Few sources have put forward firm estimates of the total cost of the ongoing flooding on almost all major river systems, not to mention farmers’ fields. In April, the weather website Accuweather ventured a guess of $12.5 billion total damage to date. That estimate included damage to homes and their contents, to businesses, crop and livestock losses, drinking water contamination, and other costs. It did not include the costs of shipping diversions.

Debra Calhoun of Waterways Council Inc. has called the impacts of the floods and river closures (plus tariffs) a “quadruple whammy” for farmers: they couldn’t get fertilizer to their crops, couldn’t plant flooded fields, and couldn’t move their products downriver.

Fertilizer shipments were disrupted by the flooding and river closures since early in the year, forcing some farmers to resort to more expensive trucks to bring in fertilizer. “Without the ability to move things on the river, we are quite handicapped,” Kathy Mathers, director of the Fertilizer Institute, told The Waterways Journal. She said it was “too soon” for a dollar estimate of impacts to her industry but added, “We do well when our customers do well.” Fertilizer suppliers must anticipate that farmers will plant, yet some will take insurance or aid payouts instead. However, Mather did say that investments in several large domestic fertilizer plants have left the sector better able to cope with the floods.

According to Mike Steenhoek, executive director of the Soy Transportation Coalition, there are as yet no reliable estimates for the amount of flood damage to grains already in bins from last year’s huge harvests.

Corn planting was 83 percent complete, thanks to several days of dry weather, according to the USDA. That’s 16 percentage points behind last year and the five-year average of 99 percent. As of June 9, 62 percent of corn was emerged compared to the five-year average of 93 percent.

Soybeans have taken the biggest hit, both from the weather and from the tariff wars. On June 10, the USDA reported that soybeans were 60 percent planted, well behind the 88 percent of the five-year average, and 34 percent were emerged, compared to the 73 percent five-year average.

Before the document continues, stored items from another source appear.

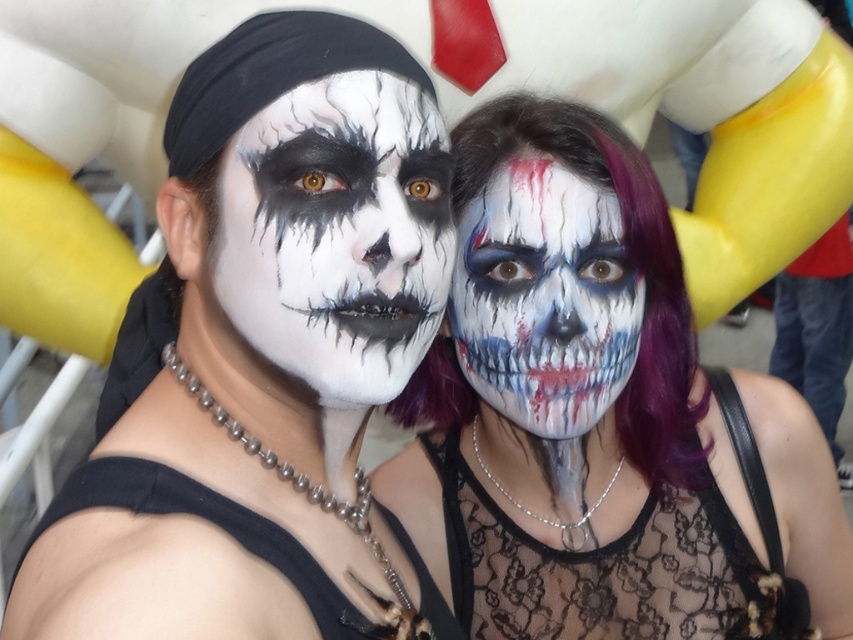 You are a photographer trying to adjust the lighting for a portrait. You notice two central elements in the image, the matte black face paint at center and the matte white skull at center. Which of these elements might require more fill light to ensure proper exposure?

The matte white skull at center requires more fill light because it is smaller than the matte black face paint at center, making it harder to capture detail in the lighter area without overexposing. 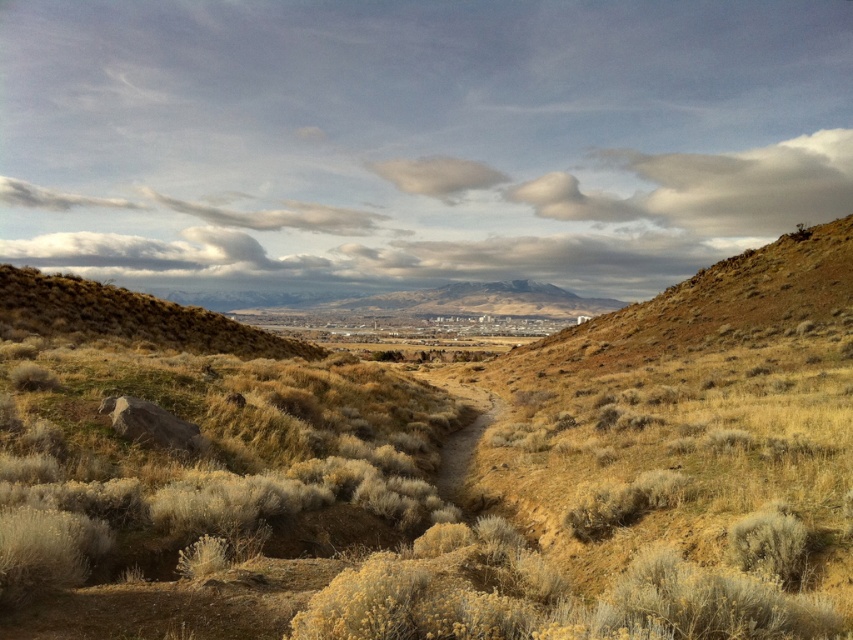 Who is lower down, white fluffy cloud at upper center or brown dirt path at center?

brown dirt path at center is below.

Does white fluffy cloud at upper center have a greater width compared to brown dirt path at center?

Yes, white fluffy cloud at upper center is wider than brown dirt path at center.

Is point (485, 173) more distant than point (469, 428)?

Yes.

The width and height of the screenshot is (853, 640). Identify the location of white fluffy cloud at upper center. (437, 176). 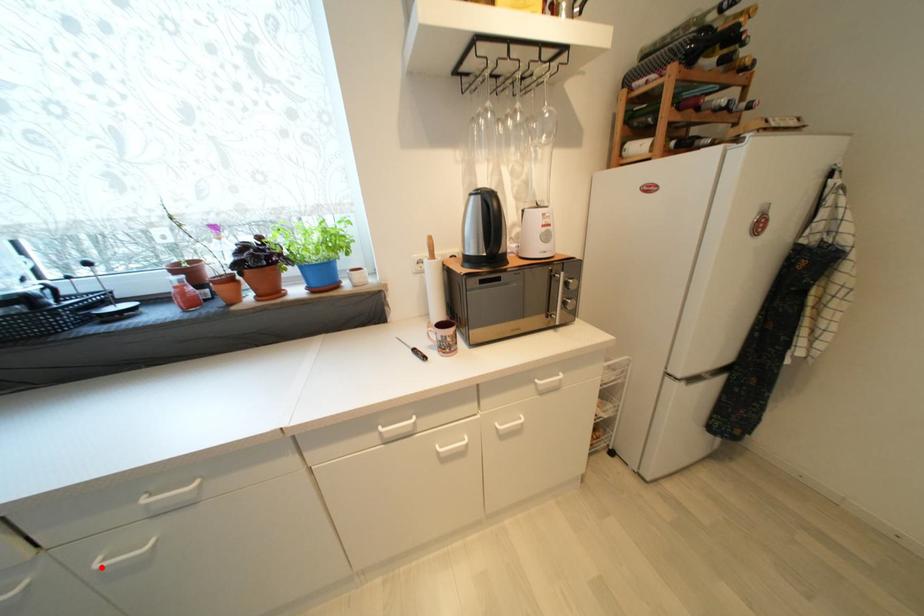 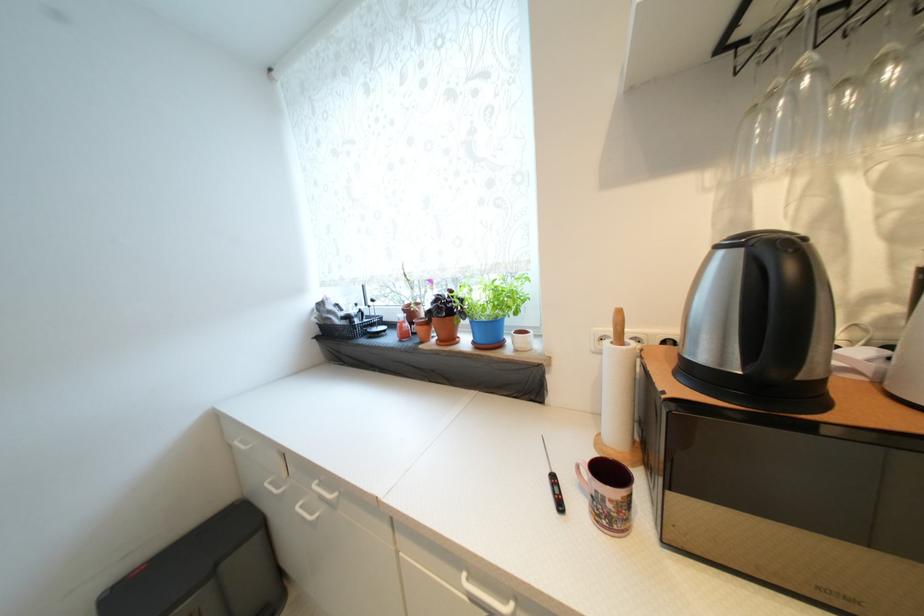 In the second image, find the point that corresponds to the highlighted location in the first image.

(302, 509) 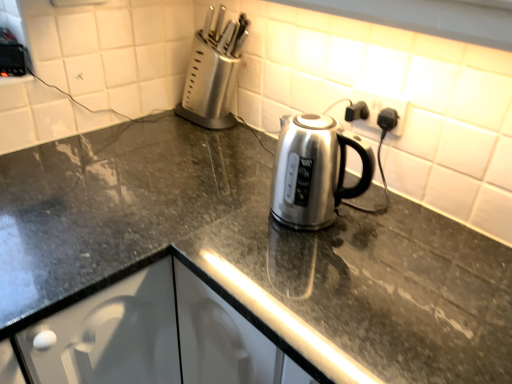 Where is `free space in front of satin silver knife block at upper left`? The height and width of the screenshot is (384, 512). free space in front of satin silver knife block at upper left is located at coordinates [199, 145]. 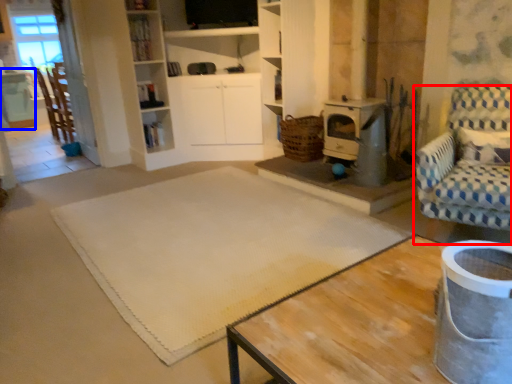 Question: Which object is closer to the camera taking this photo, chair (highlighted by a red box) or table (highlighted by a blue box)?

Choices:
 (A) chair
 (B) table

Answer: (A) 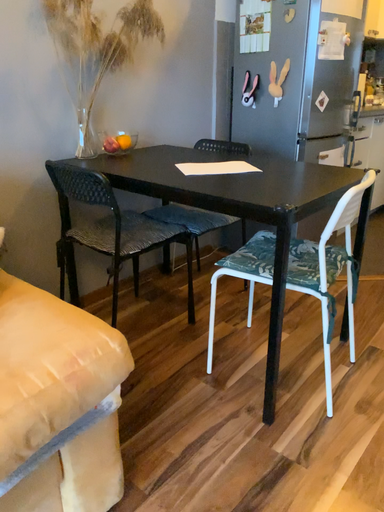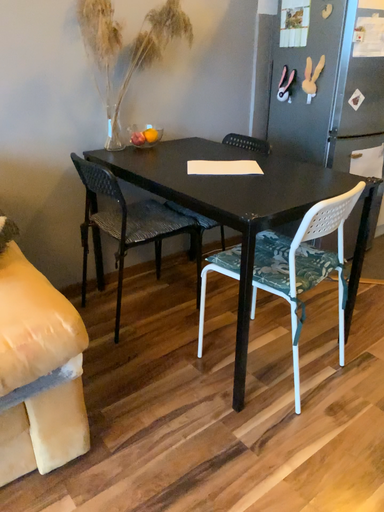 Question: Which way did the camera rotate in the video?

Choices:
 (A) rotated right
 (B) rotated left

Answer: (B) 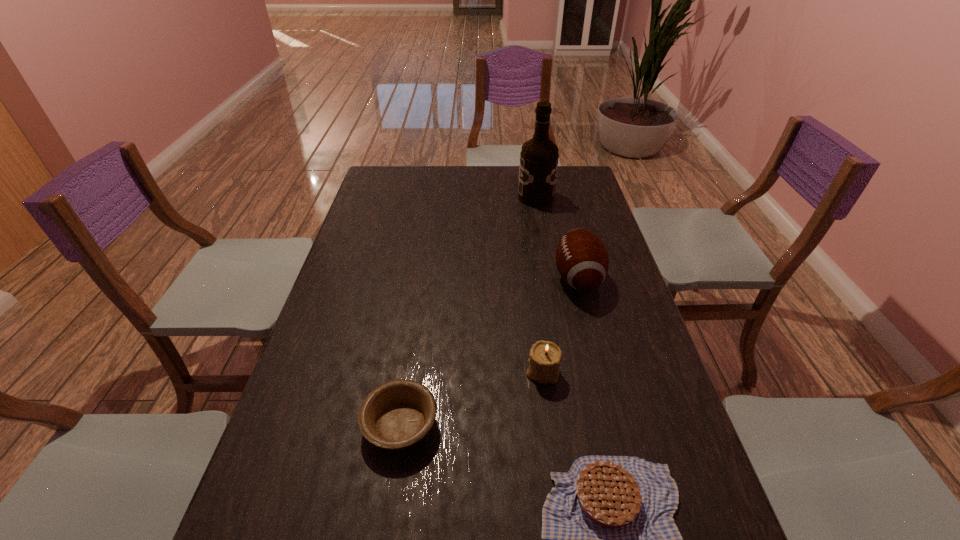 The height and width of the screenshot is (540, 960). What are the coordinates of `free space located 0.060m on the label of the alcohol` in the screenshot? It's located at (503, 198).

This screenshot has height=540, width=960. What are the coordinates of `blank area located on the laces of the second farthest object` in the screenshot? It's located at (537, 279).

At what (x,y) coordinates should I click in order to perform the action: click on free location located 0.230m on the laces of the second farthest object. Please return your answer as a coordinate pair (x, y). The image size is (960, 540). Looking at the image, I should click on (479, 279).

The image size is (960, 540). Identify the location of vacant area situated 0.340m on the laces of the second farthest object. (443, 279).

Locate an element on the screen. vacant space located on the left of the third shortest object is located at coordinates (506, 371).

This screenshot has width=960, height=540. I want to click on vacant region located 0.120m on the front of the bowl, so click(x=386, y=523).

The width and height of the screenshot is (960, 540). What are the coordinates of `object at the far edge` in the screenshot? It's located at (539, 156).

The width and height of the screenshot is (960, 540). I want to click on object that is at the right edge, so click(582, 260).

The image size is (960, 540). Find the location of `free region at the left edge of the desktop`. free region at the left edge of the desktop is located at coordinates (372, 241).

Image resolution: width=960 pixels, height=540 pixels. In the image, there is a desktop. In order to click on free space at the right edge in this screenshot , I will do `click(561, 200)`. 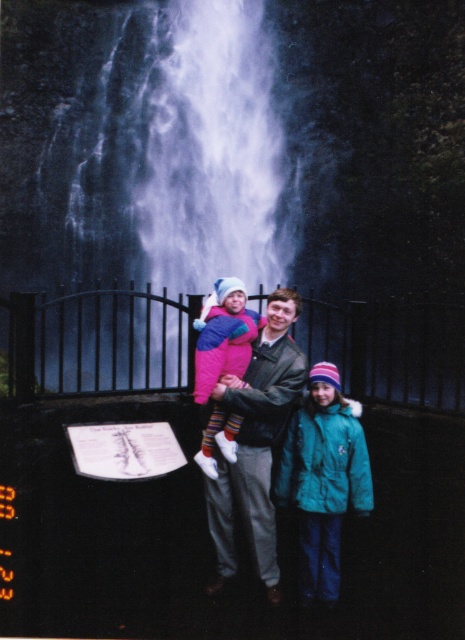 Question: Which point is closer to the camera?

Choices:
 (A) matte pink jacket at center
 (B) black metal fence at center
 (C) teal fleece jacket at lower right

Answer: (C)

Question: Is leather jacket at center wider than matte pink jacket at center?

Choices:
 (A) yes
 (B) no

Answer: (A)

Question: Which of these objects is positioned farthest from the black metal fence at center?

Choices:
 (A) leather jacket at center
 (B) white frothy water at upper center
 (C) matte pink jacket at center

Answer: (C)

Question: Which point is farther to the camera?

Choices:
 (A) leather jacket at center
 (B) black metal fence at center

Answer: (B)

Question: Does teal fleece jacket at lower right have a smaller size compared to matte pink jacket at center?

Choices:
 (A) no
 (B) yes

Answer: (B)

Question: From the image, what is the correct spatial relationship of white frothy water at upper center in relation to matte pink jacket at center?

Choices:
 (A) above
 (B) below

Answer: (A)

The loss of topsoil washed away in key growing areas will take years to restore.

On June 10, the National Oceanic and Atmospheric Administration predicted—based on models and data gathered so far about the floodwaters—that this year’s “dead zone” in the Gulf of Mexico could set a record. U.S. Geological Survey data indicates that in May alone, 156,000 metric tons of nitrates and 25,300 metric tons of phosphorus were carried into the Gulf by the Mississippi River.

Gulf fishermen are already seeing the effects not only of direct Mississippi River flooding, but of the Bonnet Carré Spillway releases sending more freshwater than usual into Lake Pontchartrain. In April, the Gulf shrimp catch was down 63 percent compared to the five-year average, the blue crab catch was down 45 percent, and oysters were down 89 percent. Several fish species have also seen major declines. Louisiana Gov. John Bel Edwards said the state will apply for disaster recovery aid that could compensate fishermen.

On June 5, Congress finally passed a comprehensive $19 billon relief bill. It’s a big basket that addresses more than just flood damage;  it includes more than $3 billion “for necessary expenses related to losses of crops … as a consequence of Hurricanes Michael and Florence, other hurricanes, floods, tornadoes, typhoons, volcanic activity, snowstorms, and wildfires occurring in calendar years 2018 and 2019 under such terms and conditions as determined by the Secretary.” Puerto Rico received $300 million for its ongoing recovery costs from Hurricane Maria in 2017.

It’s an important start. But the total costs from the flooding alone are sure to climb into the tens of billions of dollars. In Nebraska, one of the hardest-hit farm states, the cost of rebuilding flooded Offutt Air Force Base alone is estimated to reach $420 million.

One positive outcome of the flooding is that it’s breaking the Beltway news bubble. Major news outlets are running favorable and fair stories about the flood damage across the heartland, including the damage to barging and its importance to transportation. The flood of 1993 and the media attention it generated resulted in hundreds of millions of dollars’ worth of improvements to levees that have helped keep this year’s flooding from being even worse.

Let’s hope that public opinion will be mobilized to support the further relief and reconstruction spending that will be necessary.